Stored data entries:
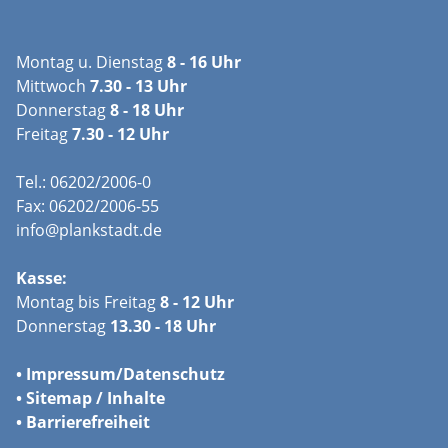
Montag u. Dienstag
8 - 16 Uhr
Mittwoch
7.30 - 13 Uhr
Donnerstag
8 - 18 Uhr
Freitag
7.30 - 12 Uhr
Tel.: 06202/2006-0
Fax: 06202/2006-55
info@plankstadt.de
Kasse:
Montag bis Freitag
8 - 12 Uhr
Donnerstag
13.30 - 18 Uhr
•
Impressum/
Datenschutz
•
Sitemap / Inhalte
•
Barrierefreiheit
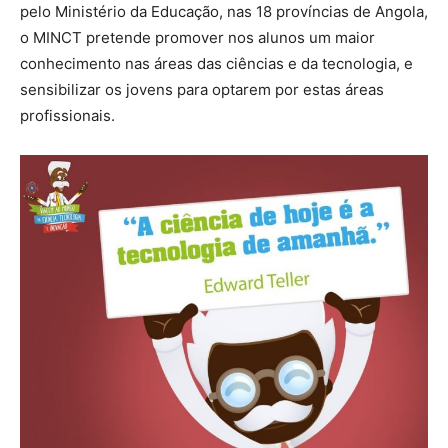
pelo Ministério da Educação, nas 18 províncias de Angola,
o MINCT pretende promover nos alunos um maior
conhecimento nas áreas das ciências e da tecnologia, e
sensibilizar os jovens para optarem por estas áreas
profissionais.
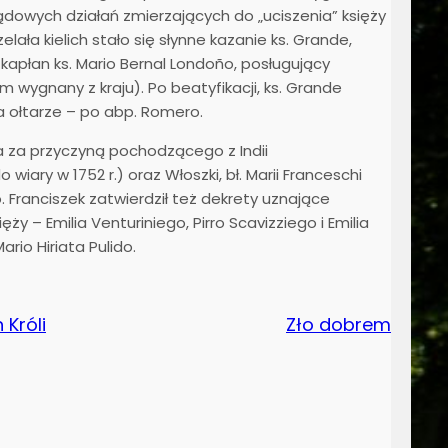
owych działań zmierzających do „uciszenia” księży
ała kielich stało się słynne kazanie ks. Grande,
 kapłan ks. Mario Bernal Londoño, posługujący
m wygnany z kraju). Po beatyfikacji, ks. Grande
 ołtarze – po abp. Romero.
a za przyczyną pochodzącego z Indii
iary w 1752 r.) oraz Włoszki, bł. Marii Franceschi
. Franciszek zatwierdził też dekrety uznające
y – Emilia Venturiniego, Pirro Scavizziego i Emilia
rio Hiriata Pulido.
 Króli
Zło dobrem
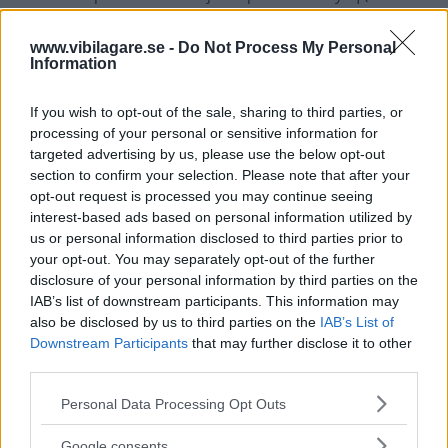
är den tillval).
www.vibilagare.se -
Do Not Process My Personal
Det brittiska märket
har tidigare tvingats
sluta sälja
en
Information
belyst version av kylarprydnaden Spirit of Ecstasy för 40
000 kr. EU satte stopp för det tillvalet, men belyst grill går
If you wish to opt-out of the sale, sharing to third parties, or
tydligen bra.
processing of your personal or sensitive information for
targeted advertising by us, please use the below opt-out
De främre strålkastarna får också laserskurna ”stjärnor”
section to confirm your selection. Please note that after your
ingraverade i glasen och för den som vill går grillen även
opt-out request is processed you may continue seeing
att få i svart. Någon hybrid- eller eldrift finns fortfarande
interest-based ads based on personal information utilized by
us or personal information disclosed to third parties prior to
inte – enda motoralternativet är en 6,75-liters V12-motor
your opt-out. You may separately opt-out of the further
med dubbla turbo.
disclosure of your personal information by third parties on the
IAB’s list of downstream participants. This information may
also be disclosed by us to third parties on the
IAB’s List of
Downstream Participants
that may further disclose it to other
third parties.
Please note that this website/app uses one or more Google
Personal Data Processing Opt Outs
services and may gather and store information including but
not limited to your visit or usage behaviour. You may click to
Google consents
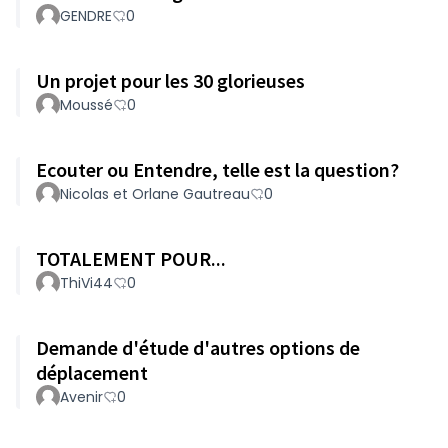
GENDRE
0
Un projet pour les 30 glorieuses
Moussé
0
Ecouter ou Entendre, telle est la question?
Nicolas et Orlane Gautreau
0
TOTALEMENT POUR...
ThiVi44
0
Demande d'étude d'autres options de
déplacement
Avenir
0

### Assignment
Copy exactly, and only, the lines from the first entry through the line holding "ała kielich stało", both ends included, leaving out every picture.

### Output of the exercise
Montag u. Dienstag
8 - 16 Uhr
Mittwoch
7.30 - 13 Uhr
Donnerstag
8 - 18 Uhr
Freitag
7.30 - 12 Uhr
Tel.: 06202/2006-0
Fax: 06202/2006-55
info@plankstadt.de
Kasse:
Montag bis Freitag
8 - 12 Uhr
Donnerstag
13.30 - 18 Uhr
•
Impressum/
Datenschutz
•
Sitemap / Inhalte
•
Barrierefreiheit
pelo Ministério da Educação, nas 18 províncias de Angola,
o MINCT pretende promover nos alunos um maior
conhecimento nas áreas das ciências e da tecnologia, e
sensibilizar os jovens para optarem por estas áreas
profissionais.
owych działań zmierzających do „uciszenia” księży
ała kielich stało się słynne kazanie ks. Grande,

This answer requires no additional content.